** Dataset records follows **
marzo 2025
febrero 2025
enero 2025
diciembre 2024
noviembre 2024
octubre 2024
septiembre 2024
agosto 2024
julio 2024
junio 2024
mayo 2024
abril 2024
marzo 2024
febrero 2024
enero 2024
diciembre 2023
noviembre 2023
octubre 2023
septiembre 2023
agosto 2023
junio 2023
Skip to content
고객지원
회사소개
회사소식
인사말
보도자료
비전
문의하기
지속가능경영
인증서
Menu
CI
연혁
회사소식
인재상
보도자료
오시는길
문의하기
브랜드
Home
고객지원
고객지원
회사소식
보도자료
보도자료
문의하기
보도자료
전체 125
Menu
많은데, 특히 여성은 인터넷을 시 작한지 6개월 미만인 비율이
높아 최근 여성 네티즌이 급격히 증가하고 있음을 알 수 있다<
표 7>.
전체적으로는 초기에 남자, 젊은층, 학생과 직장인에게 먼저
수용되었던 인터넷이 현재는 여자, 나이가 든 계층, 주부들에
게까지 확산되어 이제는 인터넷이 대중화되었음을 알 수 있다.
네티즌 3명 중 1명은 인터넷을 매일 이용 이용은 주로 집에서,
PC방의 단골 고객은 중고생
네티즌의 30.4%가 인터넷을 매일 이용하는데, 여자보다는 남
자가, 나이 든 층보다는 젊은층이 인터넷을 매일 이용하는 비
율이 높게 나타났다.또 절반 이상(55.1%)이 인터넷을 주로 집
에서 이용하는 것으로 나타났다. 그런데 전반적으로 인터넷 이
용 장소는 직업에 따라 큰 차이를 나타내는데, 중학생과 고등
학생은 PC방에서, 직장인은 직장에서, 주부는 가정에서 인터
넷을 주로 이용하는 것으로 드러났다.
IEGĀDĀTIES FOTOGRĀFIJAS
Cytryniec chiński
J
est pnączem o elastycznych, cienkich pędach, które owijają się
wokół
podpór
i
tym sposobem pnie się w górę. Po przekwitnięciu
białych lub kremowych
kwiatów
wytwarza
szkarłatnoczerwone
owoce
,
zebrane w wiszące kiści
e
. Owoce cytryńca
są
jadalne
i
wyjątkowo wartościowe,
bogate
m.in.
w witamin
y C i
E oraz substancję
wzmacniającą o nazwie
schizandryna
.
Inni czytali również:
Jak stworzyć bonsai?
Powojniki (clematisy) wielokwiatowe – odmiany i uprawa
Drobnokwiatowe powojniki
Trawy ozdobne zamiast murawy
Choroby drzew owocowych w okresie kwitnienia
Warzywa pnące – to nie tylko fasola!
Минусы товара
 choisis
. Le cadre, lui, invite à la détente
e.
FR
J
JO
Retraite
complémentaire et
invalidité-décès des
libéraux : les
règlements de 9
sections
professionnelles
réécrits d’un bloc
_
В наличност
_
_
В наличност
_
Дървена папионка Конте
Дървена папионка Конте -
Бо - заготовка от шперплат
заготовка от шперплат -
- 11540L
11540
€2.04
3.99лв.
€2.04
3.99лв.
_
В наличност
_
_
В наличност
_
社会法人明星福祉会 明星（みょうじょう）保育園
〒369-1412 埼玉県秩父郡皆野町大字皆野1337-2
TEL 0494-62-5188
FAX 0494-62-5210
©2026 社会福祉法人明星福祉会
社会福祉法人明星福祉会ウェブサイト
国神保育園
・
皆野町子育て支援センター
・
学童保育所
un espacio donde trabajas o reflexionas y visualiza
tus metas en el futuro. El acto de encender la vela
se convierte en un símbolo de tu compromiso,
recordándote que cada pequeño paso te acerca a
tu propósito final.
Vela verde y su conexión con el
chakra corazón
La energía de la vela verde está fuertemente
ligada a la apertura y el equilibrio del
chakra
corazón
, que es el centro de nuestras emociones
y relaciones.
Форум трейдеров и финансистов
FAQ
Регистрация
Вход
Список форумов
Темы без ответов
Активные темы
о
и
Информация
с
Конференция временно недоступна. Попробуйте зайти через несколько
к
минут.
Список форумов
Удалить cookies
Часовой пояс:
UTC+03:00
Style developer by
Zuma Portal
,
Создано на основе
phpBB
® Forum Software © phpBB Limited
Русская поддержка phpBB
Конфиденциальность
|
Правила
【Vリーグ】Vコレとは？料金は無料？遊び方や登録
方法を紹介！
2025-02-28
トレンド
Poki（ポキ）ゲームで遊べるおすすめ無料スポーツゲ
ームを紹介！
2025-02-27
** End of Dataset records **
** Dataset records follows **
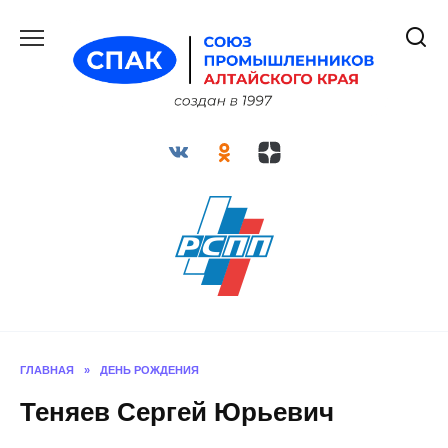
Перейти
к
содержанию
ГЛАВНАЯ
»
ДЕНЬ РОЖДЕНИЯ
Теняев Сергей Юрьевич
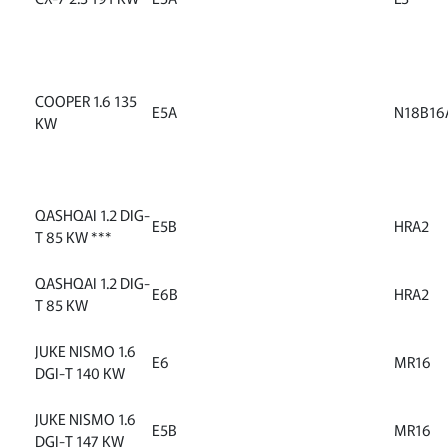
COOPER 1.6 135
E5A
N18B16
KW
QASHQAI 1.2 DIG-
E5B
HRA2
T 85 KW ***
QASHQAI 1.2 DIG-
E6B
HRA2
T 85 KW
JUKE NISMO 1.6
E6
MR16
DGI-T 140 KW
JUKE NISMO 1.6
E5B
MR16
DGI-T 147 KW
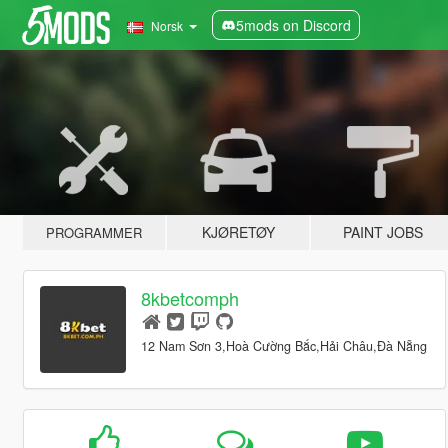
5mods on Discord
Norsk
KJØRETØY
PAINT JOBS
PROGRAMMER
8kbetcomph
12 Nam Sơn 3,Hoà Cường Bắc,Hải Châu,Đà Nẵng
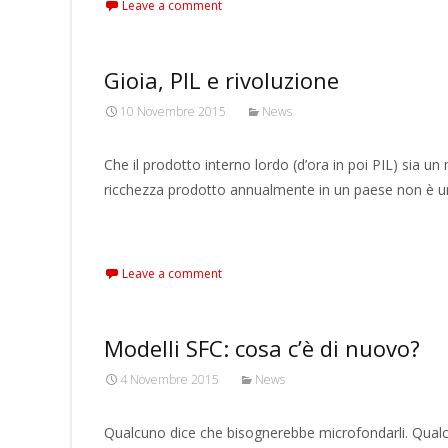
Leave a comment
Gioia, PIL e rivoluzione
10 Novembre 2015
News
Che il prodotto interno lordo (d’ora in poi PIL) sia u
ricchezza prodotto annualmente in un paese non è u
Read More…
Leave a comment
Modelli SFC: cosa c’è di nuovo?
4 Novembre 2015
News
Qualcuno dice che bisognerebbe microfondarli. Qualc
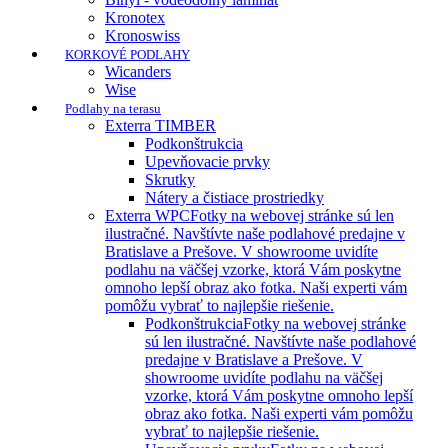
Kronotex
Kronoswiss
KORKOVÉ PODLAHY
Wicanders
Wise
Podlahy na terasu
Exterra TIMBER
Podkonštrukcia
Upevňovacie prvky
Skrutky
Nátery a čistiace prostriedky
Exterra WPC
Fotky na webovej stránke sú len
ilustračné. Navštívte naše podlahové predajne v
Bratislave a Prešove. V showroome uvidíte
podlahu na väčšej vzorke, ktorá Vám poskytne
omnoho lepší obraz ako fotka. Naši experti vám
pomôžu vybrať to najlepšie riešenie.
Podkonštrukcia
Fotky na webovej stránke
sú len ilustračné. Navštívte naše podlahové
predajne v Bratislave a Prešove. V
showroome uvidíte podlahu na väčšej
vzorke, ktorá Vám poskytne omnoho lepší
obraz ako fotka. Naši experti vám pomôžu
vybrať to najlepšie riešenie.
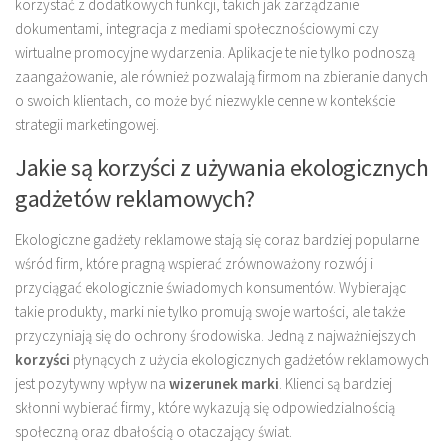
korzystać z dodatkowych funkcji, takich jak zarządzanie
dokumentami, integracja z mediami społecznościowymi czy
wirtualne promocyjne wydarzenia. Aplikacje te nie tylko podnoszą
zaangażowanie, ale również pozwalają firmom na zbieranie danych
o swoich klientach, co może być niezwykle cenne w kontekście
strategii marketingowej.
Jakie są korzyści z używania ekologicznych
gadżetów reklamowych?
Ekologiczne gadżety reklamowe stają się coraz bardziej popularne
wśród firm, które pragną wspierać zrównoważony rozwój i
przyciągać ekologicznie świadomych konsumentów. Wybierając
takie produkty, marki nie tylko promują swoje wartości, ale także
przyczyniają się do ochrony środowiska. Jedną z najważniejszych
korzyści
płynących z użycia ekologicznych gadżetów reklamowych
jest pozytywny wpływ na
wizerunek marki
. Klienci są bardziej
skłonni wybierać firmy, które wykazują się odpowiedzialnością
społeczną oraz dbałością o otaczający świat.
** End of Dataset records **
How to complete this task: Starting at the line above that contains "社会法人明星福祉会 明星（みょうじょう）保育園", repeat each line exactly up to and including the line that contains "Style developer by", and stop there.

Your solution:
社会法人明星福祉会 明星（みょうじょう）保育園
〒369-1412 埼玉県秩父郡皆野町大字皆野1337-2
TEL 0494-62-5188
FAX 0494-62-5210
©2026 社会福祉法人明星福祉会
社会福祉法人明星福祉会ウェブサイト
国神保育園
・
皆野町子育て支援センター
・
学童保育所
un espacio donde trabajas o reflexionas y visualiza
tus metas en el futuro. El acto de encender la vela
se convierte en un símbolo de tu compromiso,
recordándote que cada pequeño paso te acerca a
tu propósito final.
Vela verde y su conexión con el
chakra corazón
La energía de la vela verde está fuertemente
ligada a la apertura y el equilibrio del
chakra
corazón
, que es el centro de nuestras emociones
y relaciones.
Форум трейдеров и финансистов
FAQ
Регистрация
Вход
Список форумов
Темы без ответов
Активные темы
о
и
Информация
с
Конференция временно недоступна. Попробуйте зайти через несколько
к
минут.
Список форумов
Удалить cookies
Часовой пояс:
UTC+03:00
Style developer by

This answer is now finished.